Linear polypseudorotaxanes possessing many metal centers constructed from inclusion complexes of alpha-, beta-, and gamma-cyclodextrins with 4,4'-dipyridine.

Three cyclodextrin-based complexes, 1-3, bearing external coordination sites for metal cations were prepared in satisfactory yields (over 50%) by reactions of alpha-, beta-, and gamma-cyclodextrins with 4,4'-dipyridine in aqueous solutions. Subsequently, these inclusion complexes were further assembled to form linear polypseudorotaxanes 4-6 through the coordination linkage of Ni(II) or Cu(II) ions, and their assembly behaviors were comprehensively investigated in both solutions and the solid state by means of 1H NMR, FT-IR, UV-vis spectroscopy, conductivity titration, powder X-ray diffraction patterning, thermogravimetric and differential thermal analysis, scanning electron microscopy, scanning tunneling microscopy, and transmission electron microscopy.

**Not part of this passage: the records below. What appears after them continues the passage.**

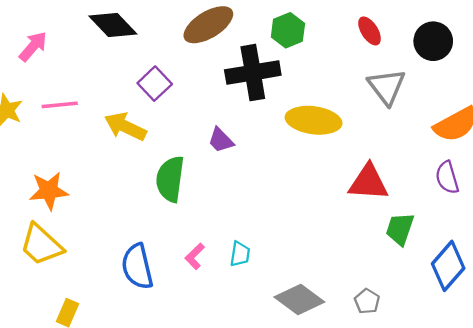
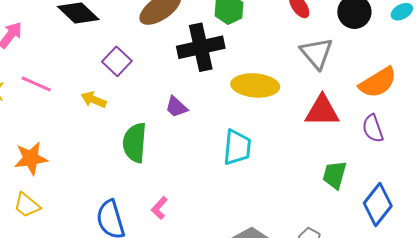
pink line: (60, 105) -> (36, 84), turned 32
yellow arrow: (125, 127) -> (94, 100), size x0.7
red triangle: (368, 182) -> (322, 111), moved
yellow trapezoid: (41, 245) -> (27, 205), size x0.7
cyan trapezoid: (240, 254) -> (237, 147), moved, size x1.6

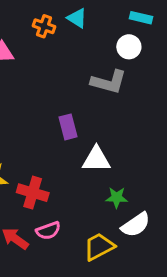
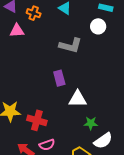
orange cross: (44, 26) -> (34, 13), moved
gray L-shape: (109, 82) -> (70, 45), moved

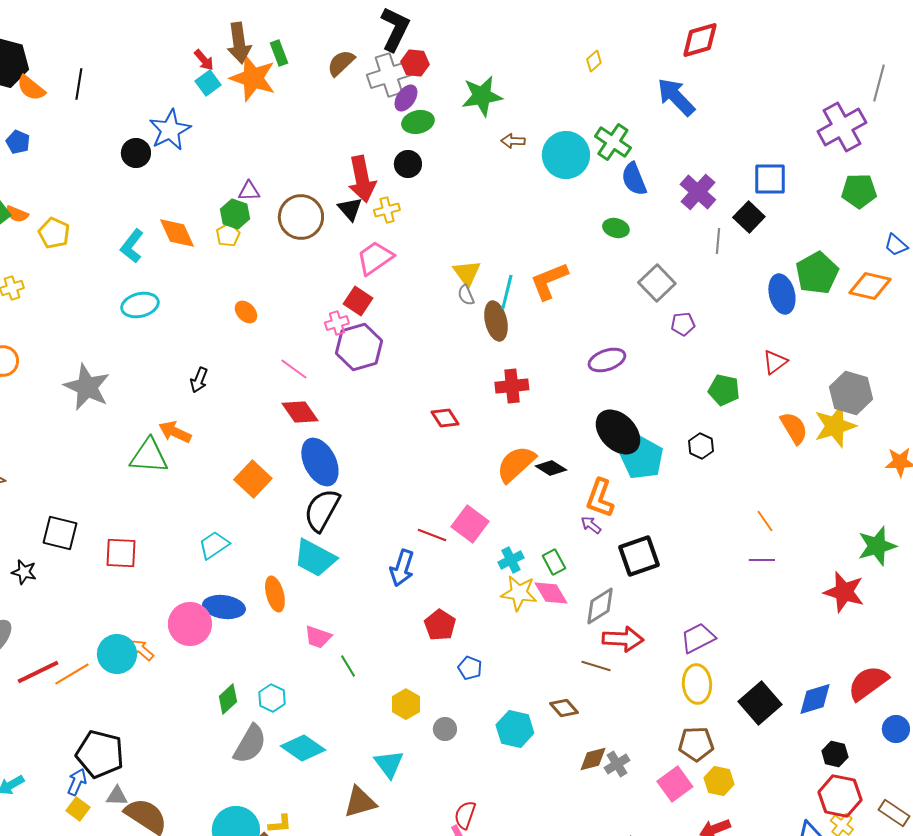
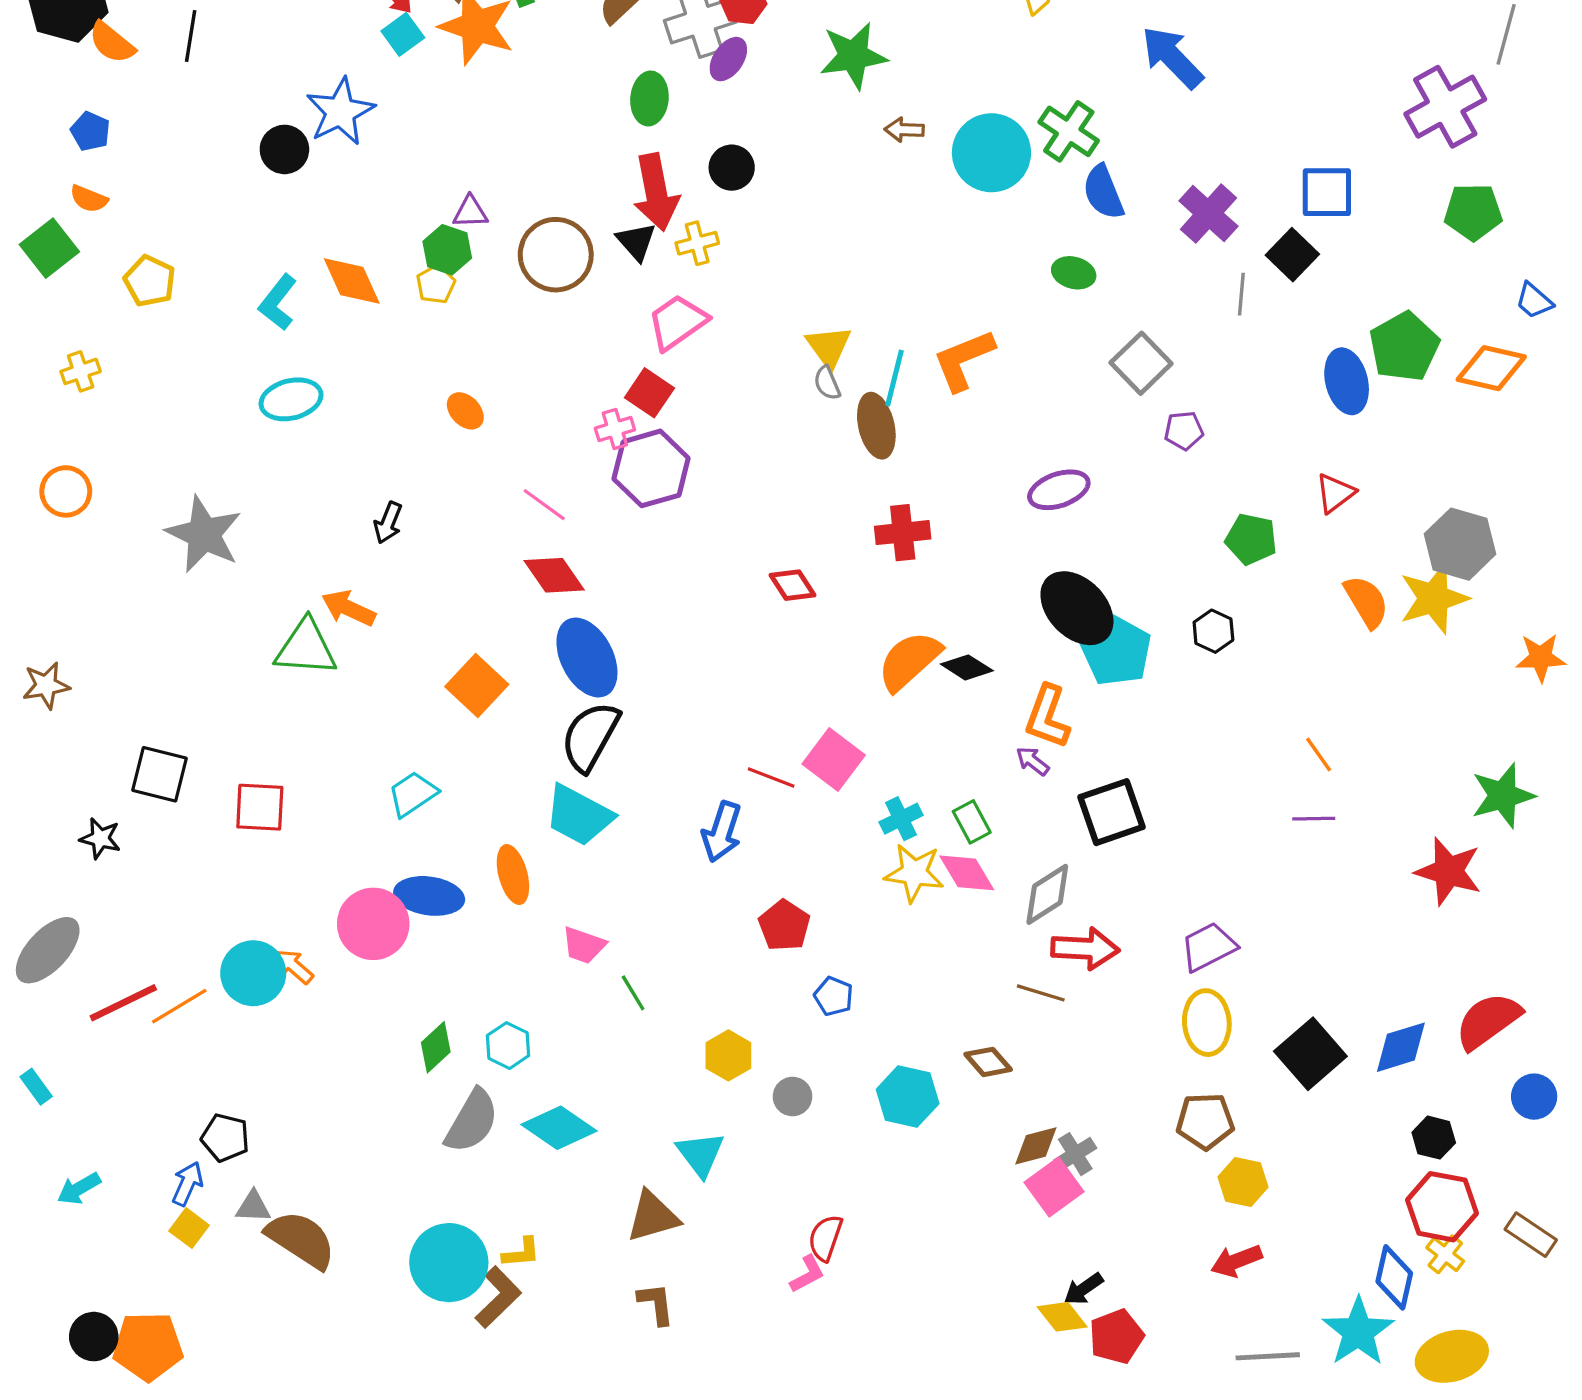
green ellipse: (418, 122) -> (649, 98), moved, turned -72
orange semicircle: (17, 214) -> (89, 199), moved
black pentagon: (100, 754) -> (225, 1138), size x0.6
pink square: (675, 784) -> (1054, 1187), moved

The results showed that these polypseudorotaxanes existed as individual linear arrays at a low concentration but tended to form polymeric rodlike fibers at a relatively high concentration. Significantly, the volume of the cyclodextrin cavity used not only determined the inclusion complexation stoichiometry between cyclodextrin and 4,4'-dipyridine but also predominated the morphology of resulting polypseudorotaxanes.